Nothing but a number is needed: the count of lines below that include "Residenti".

Document layout analysis data:
########################################

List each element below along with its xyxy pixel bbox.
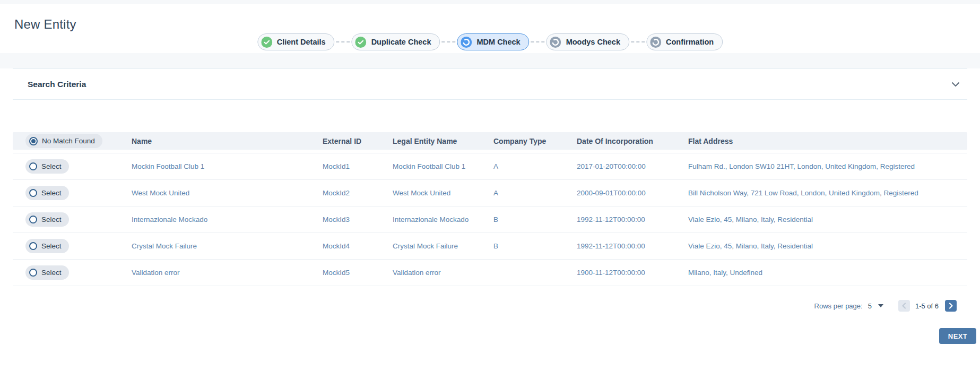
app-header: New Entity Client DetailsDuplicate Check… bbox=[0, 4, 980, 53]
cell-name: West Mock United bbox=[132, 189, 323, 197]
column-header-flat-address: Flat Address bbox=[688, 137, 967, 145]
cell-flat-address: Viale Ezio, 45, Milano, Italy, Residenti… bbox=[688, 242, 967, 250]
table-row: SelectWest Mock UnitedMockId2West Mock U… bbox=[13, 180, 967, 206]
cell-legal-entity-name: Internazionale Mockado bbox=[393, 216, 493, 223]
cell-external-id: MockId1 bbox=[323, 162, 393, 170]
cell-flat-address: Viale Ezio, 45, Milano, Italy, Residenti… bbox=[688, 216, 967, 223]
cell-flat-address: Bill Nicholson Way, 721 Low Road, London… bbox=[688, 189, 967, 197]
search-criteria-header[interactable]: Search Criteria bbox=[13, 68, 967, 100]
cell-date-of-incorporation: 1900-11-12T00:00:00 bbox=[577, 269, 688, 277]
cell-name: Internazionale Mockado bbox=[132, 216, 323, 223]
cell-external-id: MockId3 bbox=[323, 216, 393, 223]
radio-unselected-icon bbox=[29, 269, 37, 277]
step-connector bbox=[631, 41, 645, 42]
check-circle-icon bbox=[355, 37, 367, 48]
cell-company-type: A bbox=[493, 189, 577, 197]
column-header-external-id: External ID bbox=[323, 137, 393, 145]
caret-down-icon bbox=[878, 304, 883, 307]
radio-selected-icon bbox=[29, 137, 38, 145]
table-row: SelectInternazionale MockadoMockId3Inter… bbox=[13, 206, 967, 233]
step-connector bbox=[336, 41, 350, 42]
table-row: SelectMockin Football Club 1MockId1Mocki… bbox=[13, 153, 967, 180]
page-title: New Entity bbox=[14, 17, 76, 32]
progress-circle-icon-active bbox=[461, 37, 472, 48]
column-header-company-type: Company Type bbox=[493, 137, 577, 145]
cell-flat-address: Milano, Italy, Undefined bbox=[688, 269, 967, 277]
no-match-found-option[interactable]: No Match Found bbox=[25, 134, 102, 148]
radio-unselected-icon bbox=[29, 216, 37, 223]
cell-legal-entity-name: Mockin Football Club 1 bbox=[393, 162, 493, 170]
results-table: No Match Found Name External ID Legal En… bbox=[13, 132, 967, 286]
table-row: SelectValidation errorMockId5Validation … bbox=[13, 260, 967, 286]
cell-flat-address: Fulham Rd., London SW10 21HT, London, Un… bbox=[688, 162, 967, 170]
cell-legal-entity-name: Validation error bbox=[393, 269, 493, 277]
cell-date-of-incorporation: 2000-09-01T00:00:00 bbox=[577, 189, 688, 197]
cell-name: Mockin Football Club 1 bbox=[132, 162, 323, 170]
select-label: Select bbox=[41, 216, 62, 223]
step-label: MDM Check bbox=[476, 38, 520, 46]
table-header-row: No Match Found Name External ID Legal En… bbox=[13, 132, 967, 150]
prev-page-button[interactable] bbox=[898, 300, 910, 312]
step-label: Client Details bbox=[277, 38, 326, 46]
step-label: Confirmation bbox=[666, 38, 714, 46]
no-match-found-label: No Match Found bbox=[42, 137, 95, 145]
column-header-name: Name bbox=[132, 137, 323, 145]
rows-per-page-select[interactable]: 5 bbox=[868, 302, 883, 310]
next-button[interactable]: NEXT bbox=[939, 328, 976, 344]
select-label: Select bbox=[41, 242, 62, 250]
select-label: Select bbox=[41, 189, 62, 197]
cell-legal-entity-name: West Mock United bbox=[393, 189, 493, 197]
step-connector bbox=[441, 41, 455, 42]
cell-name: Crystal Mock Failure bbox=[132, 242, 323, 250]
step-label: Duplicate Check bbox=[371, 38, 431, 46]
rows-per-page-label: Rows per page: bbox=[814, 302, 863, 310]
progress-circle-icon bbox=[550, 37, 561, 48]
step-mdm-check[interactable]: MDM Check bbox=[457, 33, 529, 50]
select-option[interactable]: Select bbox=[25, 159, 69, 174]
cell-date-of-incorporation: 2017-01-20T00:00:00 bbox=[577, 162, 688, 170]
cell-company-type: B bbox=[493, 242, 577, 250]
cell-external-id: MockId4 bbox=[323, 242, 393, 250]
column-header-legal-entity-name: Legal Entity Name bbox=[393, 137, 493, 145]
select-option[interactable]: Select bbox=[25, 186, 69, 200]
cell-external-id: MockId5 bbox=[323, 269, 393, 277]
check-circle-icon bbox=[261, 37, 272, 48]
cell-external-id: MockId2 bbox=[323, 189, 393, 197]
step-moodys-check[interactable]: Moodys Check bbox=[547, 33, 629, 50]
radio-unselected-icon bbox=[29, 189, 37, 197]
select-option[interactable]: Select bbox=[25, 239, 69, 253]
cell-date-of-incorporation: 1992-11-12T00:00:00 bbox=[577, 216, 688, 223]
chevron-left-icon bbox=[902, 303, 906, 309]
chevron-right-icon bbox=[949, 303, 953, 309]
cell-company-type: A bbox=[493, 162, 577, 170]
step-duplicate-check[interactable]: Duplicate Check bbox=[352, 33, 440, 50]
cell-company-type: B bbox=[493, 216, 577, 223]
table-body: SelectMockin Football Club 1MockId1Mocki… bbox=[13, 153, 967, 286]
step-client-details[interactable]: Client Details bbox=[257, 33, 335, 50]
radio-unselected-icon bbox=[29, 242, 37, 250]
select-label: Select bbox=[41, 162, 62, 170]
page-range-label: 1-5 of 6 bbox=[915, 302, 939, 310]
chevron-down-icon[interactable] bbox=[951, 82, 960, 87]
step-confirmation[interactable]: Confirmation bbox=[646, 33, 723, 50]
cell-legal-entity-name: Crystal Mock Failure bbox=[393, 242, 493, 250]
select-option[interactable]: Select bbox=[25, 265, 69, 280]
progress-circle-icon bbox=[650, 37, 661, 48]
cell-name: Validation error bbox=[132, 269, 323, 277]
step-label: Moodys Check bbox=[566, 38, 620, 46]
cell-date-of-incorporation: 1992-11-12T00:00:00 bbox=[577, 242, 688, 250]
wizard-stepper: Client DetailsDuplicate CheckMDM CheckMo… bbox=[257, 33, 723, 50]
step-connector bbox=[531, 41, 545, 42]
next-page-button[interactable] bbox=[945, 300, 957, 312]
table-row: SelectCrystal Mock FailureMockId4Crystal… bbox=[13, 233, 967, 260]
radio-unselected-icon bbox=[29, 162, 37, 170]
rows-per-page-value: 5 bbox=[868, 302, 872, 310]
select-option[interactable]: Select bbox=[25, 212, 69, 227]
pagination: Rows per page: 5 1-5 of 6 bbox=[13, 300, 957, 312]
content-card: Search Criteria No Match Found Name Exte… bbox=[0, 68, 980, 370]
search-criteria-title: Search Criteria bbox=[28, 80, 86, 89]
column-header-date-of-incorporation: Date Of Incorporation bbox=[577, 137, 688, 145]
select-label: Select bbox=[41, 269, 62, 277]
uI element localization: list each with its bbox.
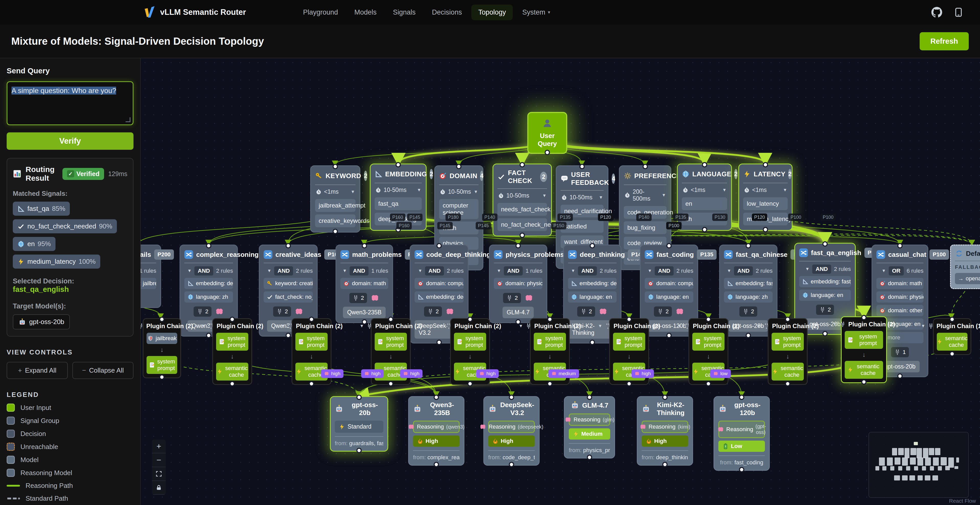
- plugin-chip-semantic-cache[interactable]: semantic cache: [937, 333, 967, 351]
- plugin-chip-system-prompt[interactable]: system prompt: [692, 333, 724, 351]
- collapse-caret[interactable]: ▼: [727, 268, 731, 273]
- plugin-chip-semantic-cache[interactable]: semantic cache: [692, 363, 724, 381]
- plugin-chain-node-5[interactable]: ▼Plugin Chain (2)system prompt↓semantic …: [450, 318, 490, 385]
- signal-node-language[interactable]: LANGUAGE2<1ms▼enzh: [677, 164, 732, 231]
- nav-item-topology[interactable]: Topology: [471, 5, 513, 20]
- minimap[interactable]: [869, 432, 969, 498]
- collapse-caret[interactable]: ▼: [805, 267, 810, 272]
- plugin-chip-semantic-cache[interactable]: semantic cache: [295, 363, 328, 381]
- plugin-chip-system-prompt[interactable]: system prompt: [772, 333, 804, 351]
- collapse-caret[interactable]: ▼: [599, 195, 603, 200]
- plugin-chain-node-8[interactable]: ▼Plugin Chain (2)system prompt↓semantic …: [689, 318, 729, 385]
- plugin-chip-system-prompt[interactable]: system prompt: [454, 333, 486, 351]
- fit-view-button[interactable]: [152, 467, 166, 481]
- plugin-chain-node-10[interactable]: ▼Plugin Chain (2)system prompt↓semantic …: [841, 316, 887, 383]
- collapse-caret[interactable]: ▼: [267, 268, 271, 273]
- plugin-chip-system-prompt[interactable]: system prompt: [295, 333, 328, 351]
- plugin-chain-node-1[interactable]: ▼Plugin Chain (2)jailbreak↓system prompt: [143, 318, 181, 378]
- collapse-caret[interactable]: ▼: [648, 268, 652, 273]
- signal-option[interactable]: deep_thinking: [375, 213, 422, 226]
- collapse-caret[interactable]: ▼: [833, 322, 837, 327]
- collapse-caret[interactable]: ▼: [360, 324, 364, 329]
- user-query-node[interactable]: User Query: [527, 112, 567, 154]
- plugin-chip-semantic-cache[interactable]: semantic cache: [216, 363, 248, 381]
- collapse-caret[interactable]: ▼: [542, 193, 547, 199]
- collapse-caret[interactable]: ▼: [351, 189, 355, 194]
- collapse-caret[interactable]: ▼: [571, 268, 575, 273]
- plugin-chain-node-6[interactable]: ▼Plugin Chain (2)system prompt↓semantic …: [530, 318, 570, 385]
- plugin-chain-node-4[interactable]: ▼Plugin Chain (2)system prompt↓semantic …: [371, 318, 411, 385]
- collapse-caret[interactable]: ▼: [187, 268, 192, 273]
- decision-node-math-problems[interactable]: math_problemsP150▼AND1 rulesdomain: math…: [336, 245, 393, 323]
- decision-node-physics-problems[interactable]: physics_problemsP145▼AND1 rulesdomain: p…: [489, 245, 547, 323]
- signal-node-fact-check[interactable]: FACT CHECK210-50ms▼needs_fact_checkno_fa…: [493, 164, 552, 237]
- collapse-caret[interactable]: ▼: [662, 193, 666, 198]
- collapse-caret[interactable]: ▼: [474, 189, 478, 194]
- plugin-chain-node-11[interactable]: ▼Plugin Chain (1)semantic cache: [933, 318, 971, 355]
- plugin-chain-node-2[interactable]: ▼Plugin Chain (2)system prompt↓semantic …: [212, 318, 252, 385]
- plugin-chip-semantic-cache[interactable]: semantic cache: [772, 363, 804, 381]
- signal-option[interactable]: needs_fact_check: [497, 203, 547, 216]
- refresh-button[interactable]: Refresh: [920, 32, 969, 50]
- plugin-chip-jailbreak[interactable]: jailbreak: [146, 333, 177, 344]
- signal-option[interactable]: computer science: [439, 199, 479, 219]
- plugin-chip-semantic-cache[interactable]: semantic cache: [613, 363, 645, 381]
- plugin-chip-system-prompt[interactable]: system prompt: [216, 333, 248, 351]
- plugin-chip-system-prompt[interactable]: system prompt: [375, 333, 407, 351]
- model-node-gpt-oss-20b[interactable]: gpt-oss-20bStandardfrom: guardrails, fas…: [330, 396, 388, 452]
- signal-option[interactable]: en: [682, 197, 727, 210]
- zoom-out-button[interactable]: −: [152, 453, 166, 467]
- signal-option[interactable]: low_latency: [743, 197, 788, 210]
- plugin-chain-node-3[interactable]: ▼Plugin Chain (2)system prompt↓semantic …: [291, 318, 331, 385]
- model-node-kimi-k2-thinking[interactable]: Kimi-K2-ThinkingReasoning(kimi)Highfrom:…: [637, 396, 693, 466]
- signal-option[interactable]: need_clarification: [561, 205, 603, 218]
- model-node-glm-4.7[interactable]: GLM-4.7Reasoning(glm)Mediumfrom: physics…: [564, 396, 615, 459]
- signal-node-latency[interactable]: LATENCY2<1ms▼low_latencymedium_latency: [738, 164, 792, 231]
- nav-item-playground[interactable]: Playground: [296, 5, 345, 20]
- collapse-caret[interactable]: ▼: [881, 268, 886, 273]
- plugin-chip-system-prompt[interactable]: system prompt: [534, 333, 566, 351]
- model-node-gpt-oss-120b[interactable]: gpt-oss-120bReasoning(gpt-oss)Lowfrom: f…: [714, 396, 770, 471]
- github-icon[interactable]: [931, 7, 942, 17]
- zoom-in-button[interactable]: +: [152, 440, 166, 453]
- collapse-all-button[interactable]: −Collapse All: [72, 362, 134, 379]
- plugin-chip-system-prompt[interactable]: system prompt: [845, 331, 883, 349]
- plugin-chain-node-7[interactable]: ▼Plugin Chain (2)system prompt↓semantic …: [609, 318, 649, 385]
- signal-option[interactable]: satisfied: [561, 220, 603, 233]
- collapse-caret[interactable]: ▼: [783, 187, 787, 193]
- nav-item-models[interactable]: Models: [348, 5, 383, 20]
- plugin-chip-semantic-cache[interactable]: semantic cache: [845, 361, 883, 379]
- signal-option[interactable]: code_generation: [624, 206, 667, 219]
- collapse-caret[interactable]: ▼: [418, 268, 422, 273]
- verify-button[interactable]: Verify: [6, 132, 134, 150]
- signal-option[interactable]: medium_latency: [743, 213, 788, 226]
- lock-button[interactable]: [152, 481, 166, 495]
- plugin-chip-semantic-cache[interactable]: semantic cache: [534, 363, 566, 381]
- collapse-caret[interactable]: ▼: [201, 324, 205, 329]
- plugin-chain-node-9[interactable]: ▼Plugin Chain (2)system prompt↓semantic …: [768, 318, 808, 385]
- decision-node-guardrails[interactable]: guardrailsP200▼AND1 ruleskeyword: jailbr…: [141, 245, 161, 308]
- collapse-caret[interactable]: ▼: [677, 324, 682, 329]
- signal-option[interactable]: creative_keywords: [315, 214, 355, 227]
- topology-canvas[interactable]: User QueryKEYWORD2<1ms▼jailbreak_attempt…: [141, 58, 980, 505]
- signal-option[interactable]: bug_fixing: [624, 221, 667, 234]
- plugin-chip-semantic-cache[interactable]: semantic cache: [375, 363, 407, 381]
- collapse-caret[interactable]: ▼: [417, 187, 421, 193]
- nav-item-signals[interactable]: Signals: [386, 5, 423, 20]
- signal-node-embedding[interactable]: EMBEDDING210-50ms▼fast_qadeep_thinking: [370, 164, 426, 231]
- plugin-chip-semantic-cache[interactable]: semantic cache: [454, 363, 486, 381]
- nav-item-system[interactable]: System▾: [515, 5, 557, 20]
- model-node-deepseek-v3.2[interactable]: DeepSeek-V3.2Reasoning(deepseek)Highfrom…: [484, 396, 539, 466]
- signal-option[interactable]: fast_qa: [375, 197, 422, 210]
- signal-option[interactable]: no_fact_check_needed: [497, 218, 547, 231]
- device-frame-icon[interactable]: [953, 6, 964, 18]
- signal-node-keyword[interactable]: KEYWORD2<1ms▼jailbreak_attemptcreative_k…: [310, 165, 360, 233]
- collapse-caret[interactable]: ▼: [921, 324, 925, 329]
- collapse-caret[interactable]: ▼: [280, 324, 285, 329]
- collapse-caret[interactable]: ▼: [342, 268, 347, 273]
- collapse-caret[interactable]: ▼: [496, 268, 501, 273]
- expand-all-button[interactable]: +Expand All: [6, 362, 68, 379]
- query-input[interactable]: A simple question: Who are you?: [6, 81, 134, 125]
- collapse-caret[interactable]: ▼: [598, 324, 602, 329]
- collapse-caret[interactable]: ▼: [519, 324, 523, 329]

########################################

# [OUTPUT]
2